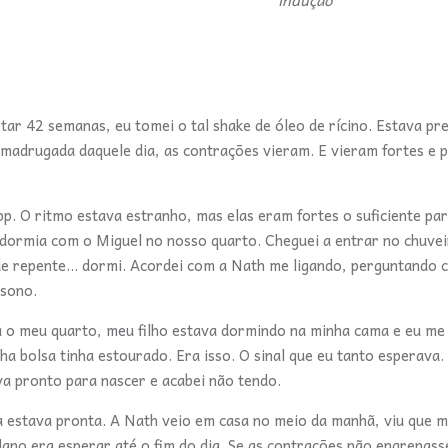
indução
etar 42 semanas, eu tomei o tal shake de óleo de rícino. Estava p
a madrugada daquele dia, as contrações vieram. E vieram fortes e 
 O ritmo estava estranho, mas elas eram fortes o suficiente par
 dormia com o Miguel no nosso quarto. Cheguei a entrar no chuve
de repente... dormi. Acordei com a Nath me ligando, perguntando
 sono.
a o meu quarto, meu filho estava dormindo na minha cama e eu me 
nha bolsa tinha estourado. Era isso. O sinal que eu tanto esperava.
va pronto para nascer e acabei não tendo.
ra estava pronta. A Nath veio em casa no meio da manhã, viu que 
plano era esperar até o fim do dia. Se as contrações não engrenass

-------

**What is required**: Only lines with the word "Nath" are needed. Copy them from the preceding records.

**Problem solution**:
de repente... dormi. Acordei com a Nath me ligando, perguntando
ra estava pronta. A Nath veio em casa no meio da manhã, viu que 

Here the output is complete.